So, the short term high in the EUR/USD seemed to be have been confirmed just below the 1.3700 level.
I know it’s often much easier spotting these after the event.
But let’s say you were following the EUR/USD 1 hour chart last Thursday evening.
When you saw the third high (the right hand shoulder) on the right hand side of your chart.
You could have been thinking this could be a Head and Shoulders forming
You wouldn’t know for sure but you might have started to watch whether the price would turn down from there.
And sure enough, at 11am on Thursday, the third high of 1.3680 turned out to be a bearish red candlestick.
It would have been another clue.
And if you were an aggressive trader you could have entered a sell trade at the end of that candlestick.
To trade this you would probably have to place your stop loss above the third high.
That would have been around 100 pips above your entry price.
But you may have wanted to wait for another confirmation of the market turn before placing your sell trade.

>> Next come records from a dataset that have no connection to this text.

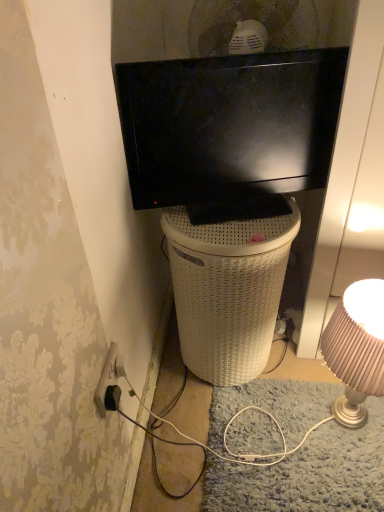 Question: Is black glossy tv at upper center to the right of matte gold lampshade at right from the viewer's perspective?

Choices:
 (A) yes
 (B) no

Answer: (B)

Question: Is black glossy tv at upper center next to matte gold lampshade at right?

Choices:
 (A) no
 (B) yes

Answer: (A)

Question: Is black glossy tv at upper center turned away from matte gold lampshade at right?

Choices:
 (A) no
 (B) yes

Answer: (A)

Question: From a real-world perspective, is black glossy tv at upper center positioned over matte gold lampshade at right based on gravity?

Choices:
 (A) yes
 (B) no

Answer: (A)

Question: Is black glossy tv at upper center further to the viewer compared to matte gold lampshade at right?

Choices:
 (A) no
 (B) yes

Answer: (A)

Question: In terms of size, does white wicker trash bin/can at center appear bigger or smaller than black glossy tv at upper center?

Choices:
 (A) small
 (B) big

Answer: (B)

Question: Looking at their shapes, would you say white wicker trash bin/can at center is wider or thinner than black glossy tv at upper center?

Choices:
 (A) wide
 (B) thin

Answer: (A)

Question: Would you say white wicker trash bin/can at center is to the left or to the right of black glossy tv at upper center in the picture?

Choices:
 (A) left
 (B) right

Answer: (A)

Question: From the image's perspective, is white wicker trash bin/can at center above or below black glossy tv at upper center?

Choices:
 (A) below
 (B) above

Answer: (A)

Question: Is matte gold lampshade at right to the left or to the right of white wicker trash bin/can at center in the image?

Choices:
 (A) left
 (B) right

Answer: (B)

Question: Considering their positions, is matte gold lampshade at right located in front of or behind white wicker trash bin/can at center?

Choices:
 (A) behind
 (B) front

Answer: (B)

Question: Is matte gold lampshade at right bigger or smaller than white wicker trash bin/can at center?

Choices:
 (A) small
 (B) big

Answer: (A)

Question: Is point (362, 325) positioned closer to the camera than point (205, 294)?

Choices:
 (A) closer
 (B) farther

Answer: (A)

Question: Which is correct: black glossy tv at upper center is inside matte gold lampshade at right, or outside of it?

Choices:
 (A) inside
 (B) outside

Answer: (B)

Question: Is black glossy tv at upper center to the left or to the right of matte gold lampshade at right in the image?

Choices:
 (A) left
 (B) right

Answer: (A) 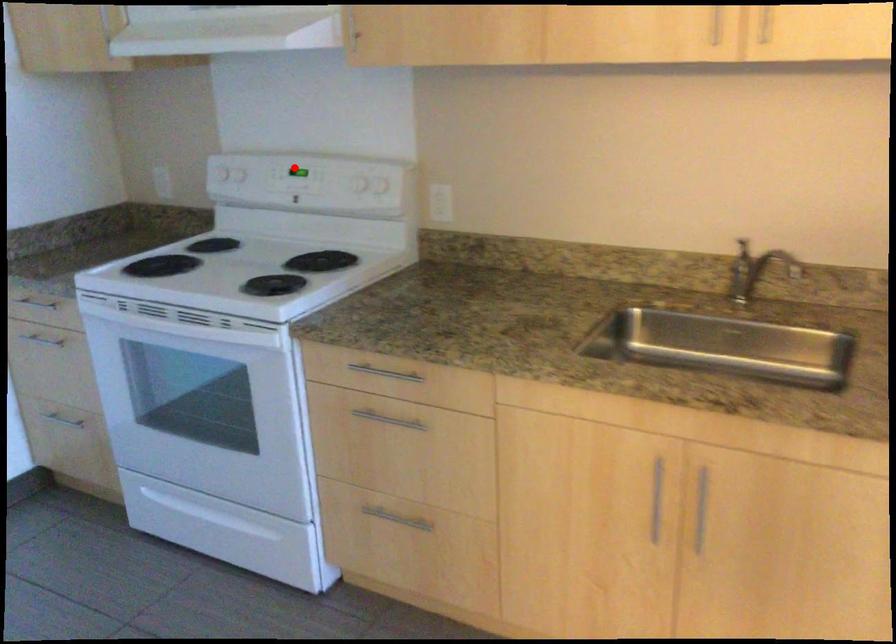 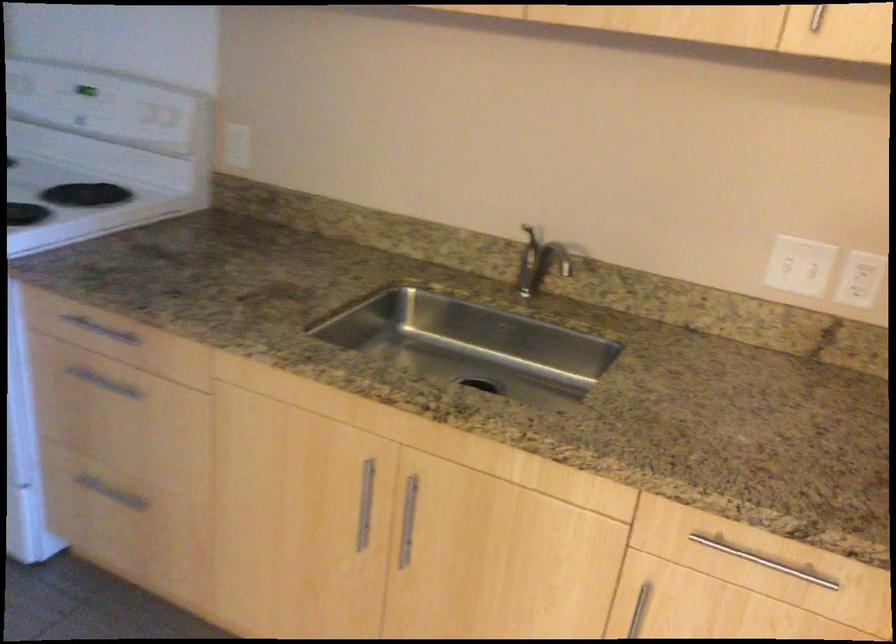 Question: I am providing you with two images of the same scene from different viewpoints. Given a red point in image1, look at the same physical point in image2. Is it:

Choices:
 (A) Closer to the viewpoint
 (B) Farther from the viewpoint

Answer: (A) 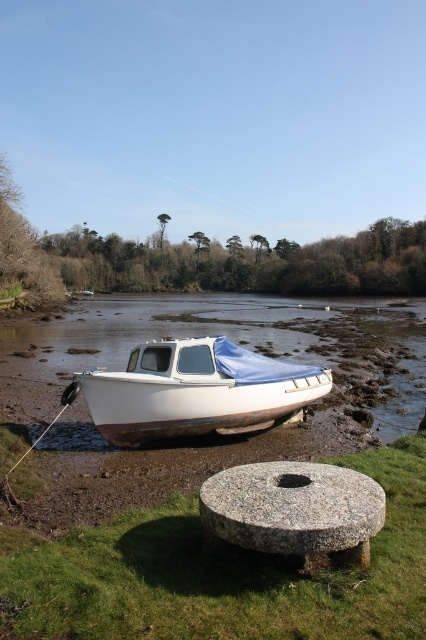 Question: Can you confirm if green grass at center is positioned above granite millstone at lower center?

Choices:
 (A) yes
 (B) no

Answer: (B)

Question: Which point is closer to the camera taking this photo?

Choices:
 (A) (245, 428)
 (B) (400, 636)

Answer: (B)

Question: Among these points, which one is farthest from the camera?

Choices:
 (A) (354, 472)
 (B) (319, 600)

Answer: (A)

Question: Which of these objects is positioned closest to the green grass at center?

Choices:
 (A) granite millstone at lower center
 (B) white matte boat at center

Answer: (A)

Question: Is green grass at center positioned before white matte boat at center?

Choices:
 (A) no
 (B) yes

Answer: (B)

Question: Is white matte boat at center positioned behind granite millstone at lower center?

Choices:
 (A) no
 (B) yes

Answer: (B)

So, you may have waited until there was another bearish candlestick and that duly came at 6pm on Thursday when the 5pm candlestick closed.

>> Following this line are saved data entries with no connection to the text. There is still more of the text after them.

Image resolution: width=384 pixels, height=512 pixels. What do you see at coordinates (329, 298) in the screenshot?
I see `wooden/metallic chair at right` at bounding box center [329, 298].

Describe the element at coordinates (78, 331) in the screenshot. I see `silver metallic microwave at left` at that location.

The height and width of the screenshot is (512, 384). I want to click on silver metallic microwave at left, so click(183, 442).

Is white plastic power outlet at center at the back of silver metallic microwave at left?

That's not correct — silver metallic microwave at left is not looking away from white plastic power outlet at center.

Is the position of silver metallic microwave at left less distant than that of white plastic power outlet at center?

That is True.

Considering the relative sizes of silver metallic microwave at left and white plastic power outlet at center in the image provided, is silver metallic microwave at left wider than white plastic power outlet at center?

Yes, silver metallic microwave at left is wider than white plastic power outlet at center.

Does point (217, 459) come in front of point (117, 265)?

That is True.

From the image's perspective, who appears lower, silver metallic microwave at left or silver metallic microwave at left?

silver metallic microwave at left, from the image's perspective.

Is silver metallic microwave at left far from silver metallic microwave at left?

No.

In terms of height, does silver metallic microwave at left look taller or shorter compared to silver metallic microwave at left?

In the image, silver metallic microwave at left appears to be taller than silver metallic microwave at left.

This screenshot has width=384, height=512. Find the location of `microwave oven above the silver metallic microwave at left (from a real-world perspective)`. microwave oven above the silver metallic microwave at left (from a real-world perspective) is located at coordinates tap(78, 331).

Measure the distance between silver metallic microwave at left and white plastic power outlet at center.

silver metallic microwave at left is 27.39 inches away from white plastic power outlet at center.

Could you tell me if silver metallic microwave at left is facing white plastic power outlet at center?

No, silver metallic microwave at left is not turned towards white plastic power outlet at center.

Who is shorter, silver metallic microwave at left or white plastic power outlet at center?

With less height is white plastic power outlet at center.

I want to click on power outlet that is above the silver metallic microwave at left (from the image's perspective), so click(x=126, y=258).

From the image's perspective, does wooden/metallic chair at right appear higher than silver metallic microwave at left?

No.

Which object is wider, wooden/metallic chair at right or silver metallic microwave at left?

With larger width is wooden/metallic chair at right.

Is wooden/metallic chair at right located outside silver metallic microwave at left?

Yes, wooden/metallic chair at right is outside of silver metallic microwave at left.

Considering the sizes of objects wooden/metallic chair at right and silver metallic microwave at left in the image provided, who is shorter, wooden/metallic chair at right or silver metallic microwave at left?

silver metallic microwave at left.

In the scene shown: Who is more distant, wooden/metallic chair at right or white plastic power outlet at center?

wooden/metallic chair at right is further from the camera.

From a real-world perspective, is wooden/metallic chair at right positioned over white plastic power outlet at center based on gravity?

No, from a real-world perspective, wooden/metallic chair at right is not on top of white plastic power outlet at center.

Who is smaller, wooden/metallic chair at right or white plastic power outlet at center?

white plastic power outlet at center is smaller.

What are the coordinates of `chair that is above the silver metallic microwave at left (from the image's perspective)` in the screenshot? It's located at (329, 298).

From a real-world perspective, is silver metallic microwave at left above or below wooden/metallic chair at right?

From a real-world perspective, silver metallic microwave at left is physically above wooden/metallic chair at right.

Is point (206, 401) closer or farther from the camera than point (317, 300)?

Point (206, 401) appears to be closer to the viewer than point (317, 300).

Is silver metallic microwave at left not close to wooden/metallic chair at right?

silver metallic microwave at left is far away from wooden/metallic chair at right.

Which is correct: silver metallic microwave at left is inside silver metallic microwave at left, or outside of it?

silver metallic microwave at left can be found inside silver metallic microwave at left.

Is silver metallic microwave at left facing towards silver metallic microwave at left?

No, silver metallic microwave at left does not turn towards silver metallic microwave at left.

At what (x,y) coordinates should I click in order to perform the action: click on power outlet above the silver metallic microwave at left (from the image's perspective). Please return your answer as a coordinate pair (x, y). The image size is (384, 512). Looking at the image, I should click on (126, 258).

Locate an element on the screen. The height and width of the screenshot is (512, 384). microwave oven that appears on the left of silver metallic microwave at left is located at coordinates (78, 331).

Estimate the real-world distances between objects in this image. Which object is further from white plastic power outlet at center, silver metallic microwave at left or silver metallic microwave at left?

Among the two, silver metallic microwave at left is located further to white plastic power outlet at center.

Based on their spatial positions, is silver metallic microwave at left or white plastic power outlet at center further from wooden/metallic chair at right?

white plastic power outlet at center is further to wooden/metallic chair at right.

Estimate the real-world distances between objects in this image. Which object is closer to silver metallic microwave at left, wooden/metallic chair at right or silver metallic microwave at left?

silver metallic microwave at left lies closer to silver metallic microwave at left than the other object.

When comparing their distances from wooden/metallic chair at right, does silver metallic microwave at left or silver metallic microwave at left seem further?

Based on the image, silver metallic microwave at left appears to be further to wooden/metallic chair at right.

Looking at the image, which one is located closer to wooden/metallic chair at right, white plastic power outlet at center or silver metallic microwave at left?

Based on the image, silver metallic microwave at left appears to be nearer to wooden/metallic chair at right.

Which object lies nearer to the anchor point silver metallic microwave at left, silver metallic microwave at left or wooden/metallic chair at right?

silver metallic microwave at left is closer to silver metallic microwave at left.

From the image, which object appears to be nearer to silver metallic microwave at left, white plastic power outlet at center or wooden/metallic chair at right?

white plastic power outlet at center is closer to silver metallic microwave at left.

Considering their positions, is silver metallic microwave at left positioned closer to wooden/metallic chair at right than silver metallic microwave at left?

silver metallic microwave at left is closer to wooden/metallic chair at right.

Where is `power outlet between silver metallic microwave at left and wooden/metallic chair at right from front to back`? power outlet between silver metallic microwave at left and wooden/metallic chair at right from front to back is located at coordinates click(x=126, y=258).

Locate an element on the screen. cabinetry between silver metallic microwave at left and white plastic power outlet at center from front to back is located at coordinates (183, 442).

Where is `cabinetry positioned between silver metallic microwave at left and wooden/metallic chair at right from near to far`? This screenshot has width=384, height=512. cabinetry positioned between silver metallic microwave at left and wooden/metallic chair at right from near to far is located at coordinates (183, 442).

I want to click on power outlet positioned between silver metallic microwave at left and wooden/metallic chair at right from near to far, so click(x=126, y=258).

That’s the candlestick marked by the cross hair on the next chart below.
If you’d have gotten in then, that would have given you a sell price of 1.3584.
And you could have placed your stop loss order above the middle ‘head’ high to give the trade room to move that would have been around 130 pips above the entry price.
But to make this trade worthwhile you would have needed a profit target at least as big as your stop loss.
You see you have to make sure you have an adequate potential reward for taking 130 pips of risk.
So, you would have been looking for at least 130 pips profit on the trade.
And if you had done so you would have been rewarded the EUR/USD fell all day Friday!
In fact, it dropped almost 200 pips.
So, there was plenty of profit in this trade.
And it continued falling on Monday almost another 200 pips!
It’s a great example of a classic chart pattern operating exactly as you’d expect it to.
And it just shows that it really can be very worthwhile studying the patterns like we often do in Round Up.